■ Task instructions ■
Once the pictures are set aside, transcribe each line of the data exactly.

■ Provided data ■
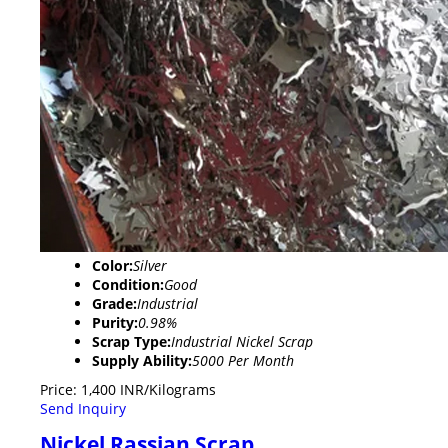
Color:
Silver
Condition:
Good
Grade:
Industrial
Purity:
0.98%
Scrap Type:
Industrial Nickel Scrap
Supply Ability:
5000 Per Month
Price: 1,400 INR/Kilograms
Send Inquiry
Nickel Rassian Scrap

■ Response area ■
Color:
Silver
Condition:
Good
Grade:
Industrial
Purity:
0.98%
Scrap Type:
Industrial Nickel Scrap
Supply Ability:
5000 Per Month
Price: 1,400 INR/Kilograms
Send Inquiry
Nickel Rassian Scrap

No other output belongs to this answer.